A problem may arise, however, when the viewer or reader cannot discern the difference between fact and fiction. People leave the theater thinking not just they enjoyed a movie and perhaps shared some of the “feel” of a historical moment. They can also depart with an adulterated set of facts.
Two current, excellent movies illustrate the point.
“Darkest Hour” with an Oscar worthy performance by Gary Oldman as Winston Churchill probes the time during World War II as German forces overran France, British troops stood with their backs to the English Channel at Dunkirk and many of the British elites wanted to seek a negotiated settlement with Hitler. For a time, it seemed only Churchill had the nerve to fight it out.
Several key scenes are either imagined or overstated. King George VI’s visit to Churchill late at night to voice his support seems doubtful. A key moment in the story when Churchill leaves his car and rides the tube (we call them subways) to take the pulse of the British people and rekindle his commitment to “never surrender,” strikes scholars as fanciful. While Churchill certainly won the endorsement of his “outer cabinet,” they hardly broke into a pep rally.
If a person viewing “Darkest Hour” grasps that the support of the crown bolstered Churchill, that the man who pledged to fight on the beaches, the landing ground and the cities shared a mutually nurturing and supportive bond with the British people and that members of Parliament outside the War Cabinet were willing to back Winnie, the movie patron received a lot more for their money than a sack of popcorn and a Diet Dr Pepper.
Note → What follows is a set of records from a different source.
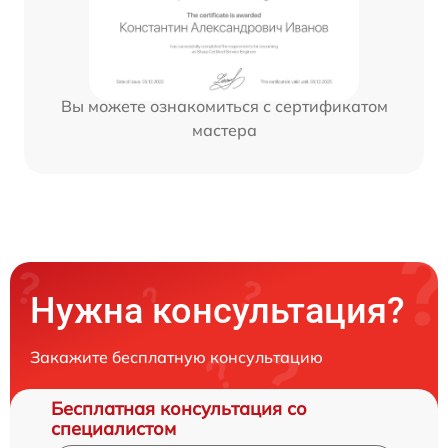
Вы можете ознакомиться с сертификатом
мастера
Нужна консультация?
Закажите бесплатную консультацию
Бесплатная консультация со
специалистом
“12 Strong” also plays off true events – a CIA/Special Forces operation to carry the war to the Taliban and Al Qaeda in Afghanistan just days after the terror attacks of 9-11. Chris Hemsworth, plays team leader, Capt. Mitch Nelson, in a compelling movie of a story worth telling. Combat scenes tended to have a video game quality, however. When Hemsworth charged into the enemy hip-firing his automatic weapon with pinpoint accuracy, knocking down black-clad Taliban left and right, while riding a horse, combat veterans in the room could be heard uttering a phrase generally used to refer to the byproduct of a West Texas feedlot.
So what do you think is more important, accuracy or entertainment? I just know if you don’t make the show or the book entertaining, the consumer will never pick up on the history, no matter how flawed.